Percent Message Example Error correction
21.15% Stray end tag "X". <div></span></div> <div></div>
11.97% Start tag "X" seen but an element of the same type was already open. <a>foo <a>bar</a> <a>foo </a><a>bar</a>
9.57% No "X" element in scope but a "X" end tag seen. <div></p></div> <div><p></p></div>
9.11% End tag "X" seen, but there were open elements. <div><span></div> <div><span></span></div>
6.69% No space between attributes. <div class=""title=""> <div class="" title="">
5.77% Bad start tag in "X" in "head". <head><noscript><div> <head><noscript></noscript></head><body><div>
5.40% Duplicate attribute "X". <div role="none" role="navigation"> <div role="none">
4.50% Stray start tag "X". <div><tr></div> <div></div>
3.32% End tag for "X" seen, but there were unclosed elements. <i>(EOF) <i></i></body></html>(EOF)
2.58% Quote "X" in attribute name. Probable cause: Matching quote missing somewhere earlier. <div class=" title=""> <div class=" title=" "="">
2.46% Self-closing syntax ("/>") used on a non-void HTML element. Ignoring the slash and treating as a start tag. <div/> <div>
2.43% End tag "br". </br> <br>
2.30% End tag "X" violates nesting rules. <i><p></i> Adoption agency algorithm
1.40% Named character reference was not terminated by a semicolon. (Or "&" should have been escaped as "&amp;".) &nbsp &nbsp;
1.39% "X" in an unquoted attribute value.
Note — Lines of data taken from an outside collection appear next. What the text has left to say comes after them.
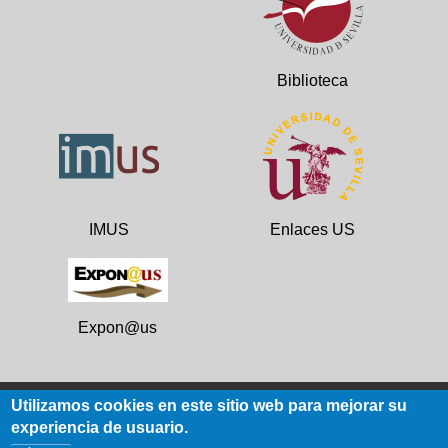
Biblioteca
IMUS
Enlaces US
Expon@us
Utilizamos cookies en este sitio web para mejorar su
experiencia de usuario.
Datos de contacto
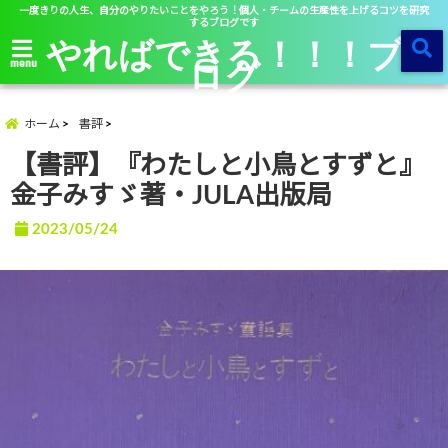
一度きりの人生、自分のやりたいことをやろう！個人・チームの生産性を上げるコツを研究
するブログです
やればできる！！！ブ
ログ
menu
ホーム
書評
【書評】『わたしと小鳥とすずと』
金子みすゞ著・JULA出版局
2023/05/24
Probable causes: Attributes running together or a URL query string in an unquoted attribute value. <a href=?x=y> <a href="?x=y">
1.25% Saw "<" when expecting an attribute name. Probable cause: ">" missing immediately before. <div <p> <div <p="">
0.98% A slash was not immediately followed by ">". <div / > <div>
0.93% Stray doctype. <div><!doctype html></div> <div></div>
0.92% Saw "<!--" within a comment. Probable cause: Nested comment (not allowed). <!-- <!-- --> --> The comment is closed on first -->
0.71% "X" element between "head" and "body". <head></head><link> <head><link></head>
0.71% End tag "X" implied, but there were open elements. <ul><li><span><li></ul> <ul><li><span></span><li></ul>
0.70% Non-space character inside "noscript" inside "head". <head><noscript>X <head><noscript></noscript></head><body>X
0.62% Start tag "X" seen in "table". <table><div> <div></div><table>
0.56% Saw "X" when expecting an attribute name. Probable cause: Missing "=" immediately before. <div class="" "> <div class="" "="">
0.53% Bad character "X" after "<". Probable cause: Unescaped "<". Try escaping it as "&lt;". 2<5 2&lt;5
0.41% Bogus comment. <!x> <!--x-->
0.33% "X" start tag in table body. <table><td> <table><tbody><tr><td>
0.31% Heading cannot be a child of another heading. <div><h2>Foo<h2><p>bar</p></div> <div><h2>Foo</h2><h2><p>bar</p></h2></div>
0.23% End of file seen and there were open elements. <div>(EOF) <div></div>(EOF)
0.23% Character reference was not terminated by a semicolon. &#xD &#xD;
0.23% End tag had attributes. </div foo> </div>
0.15% A numeric character reference expanded to the C1 controls range. &#x80; &#x20AC;
0.15% Saw a "form" start tag, but there was already an active "form" element. Nested forms are not allowed. Ignoring the tag. <form class="outer"><form class="inner"> <form class="outer">

The table is truncated at 0.1%.

About 73% of the errors are about mismatched tags (e.g., the first 4 errors, "Bad start tag in "X" in "head".", "Stray start tag "X".", and so on).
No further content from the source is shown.